Exercise: In the entries below, identify every line with the string "контроль" and copy it.

Exercise input:
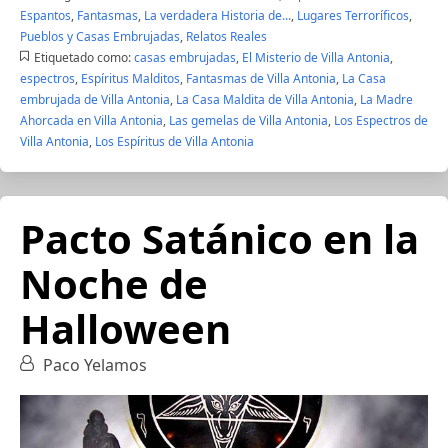
Espantos
,
Fantasmas
,
La verdadera Historia de...
,
Lugares Terroríficos
,
Pueblos y Casas Embrujadas
,
Relatos Reales
Etiquetado como:
casas embrujadas
,
El Misterio de Villa Antonia
,
espectros
,
Espíritus Malditos
,
Fantasmas de Villa Antonia
,
La Casa
embrujada de Villa Antonia
,
La Casa Maldita de Villa Antonia
,
La Madre
Ahorcada en Villa Antonia
,
Las gemelas de Villa Antonia
,
Los Espectros de
Villa Antonia
,
Los Espíritus de Villa Antonia
Pacto Satánico en la
Noche de
Halloween
Paco Yelamos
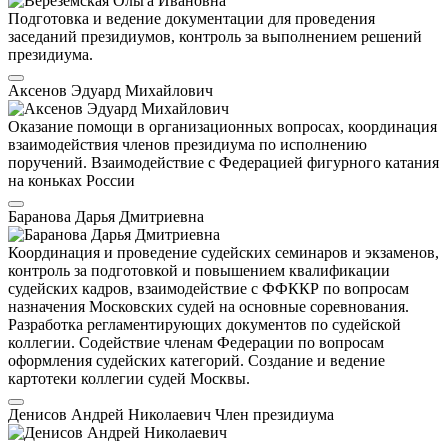
Подготовка и ведение документации для проведения
заседаний президиумов, контроль за выполнением решений
президиума.
Аксенов Эдуард Михайлович
Оказание помощи в организационных вопросах, координация
взаимодействия членов президиума по исполнению
поручений. Взаимодействие с Федерацией фигурного катания
на коньках России
Баранова Дарья Дмитриевна
Координация и проведение судейских семинаров и экзаменов,
контроль за подготовкой и повышением квалификации
судейских кадров, взаимодействие с ФФККР по вопросам
назначения Московских судей на основные соревнования.
Разработка регламентирующих документов по судейской
коллегии. Содействие членам Федерации по вопросам
оформления судейских категорий. Создание и ведение
картотеки коллегии судей Москвы.
Денисов Андрей Николаевич
Член президиума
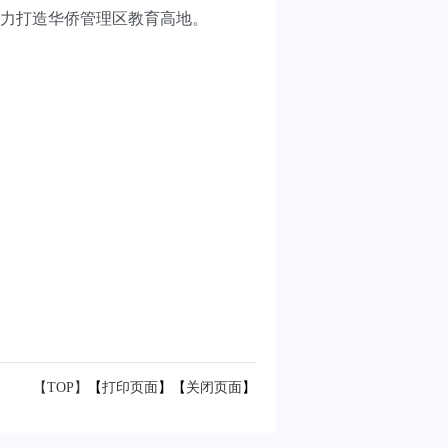
力打造华侨管理区教育高地。
【TOP】
【
打印页面
】【
关闭页面
】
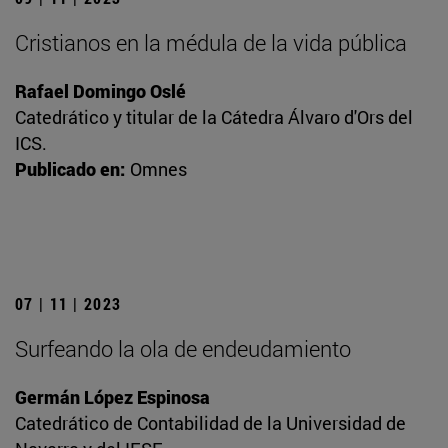
Cristianos en la médula de la vida pública
Rafael Domingo Oslé
Catedrático y titular de la Cátedra Álvaro d'Ors del
ICS.
Publicado en:
Omnes
07 | 11 | 2023
Surfeando la ola de endeudamiento
Germán López Espinosa
Catedrático de Contabilidad de la Universidad de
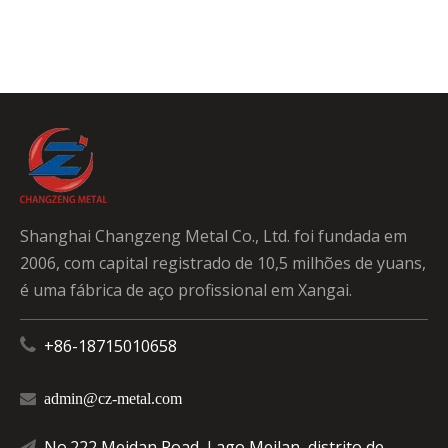
Shanghai Changzeng Metal Co., Ltd. foi fundada em
2006, com capital registrado de 10,5 milhões de yuans,
é uma fábrica de aço profissional em Xangai.

+86-18715010658

admin@cz-metal.com
No.222 Meidan Road, Lago Meilan, distrito de

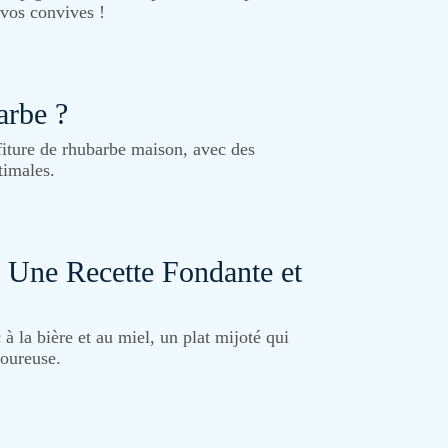
 vos convives !
arbe ?
iture de rhubarbe maison, avec des
timales.
: Une Recette Fondante et
à la bière et au miel, un plat mijoté qui
voureuse.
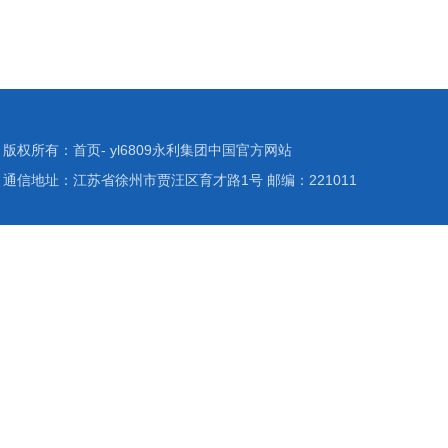
版权所有：首页- yl6809永利集团中国官方网站
通信地址：江苏省徐州市贾汪区育才路1号 邮编：221011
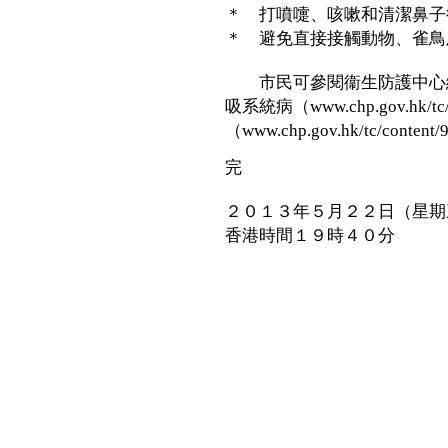
＊ 打噴嚏、咳嗽和清潔鼻子
＊ 避免直接接觸動物、雀鳥
市民可參閱衞生防護中心網
吸系統病（www.chp.gov.hk/tc
（www.chp.gov.hk/tc/cont
完
２０１３年５月２２日（星期
香港時間１９時４０分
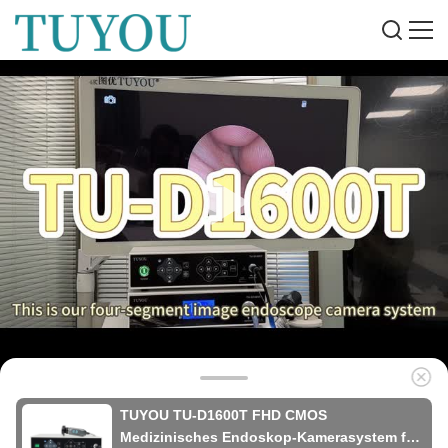
TUYOU TU-D1600T FHD CMOS
Medizinisches Endoskop-Kamerasystem für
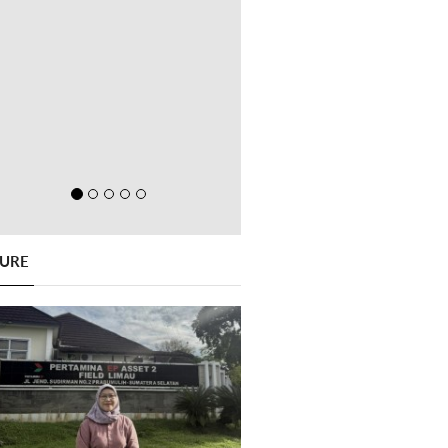
GURE
Previous
Next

Solution to the exercise:
заседаний президиумов, контроль за выполнением решений
контроль за подготовкой и повышением квалификации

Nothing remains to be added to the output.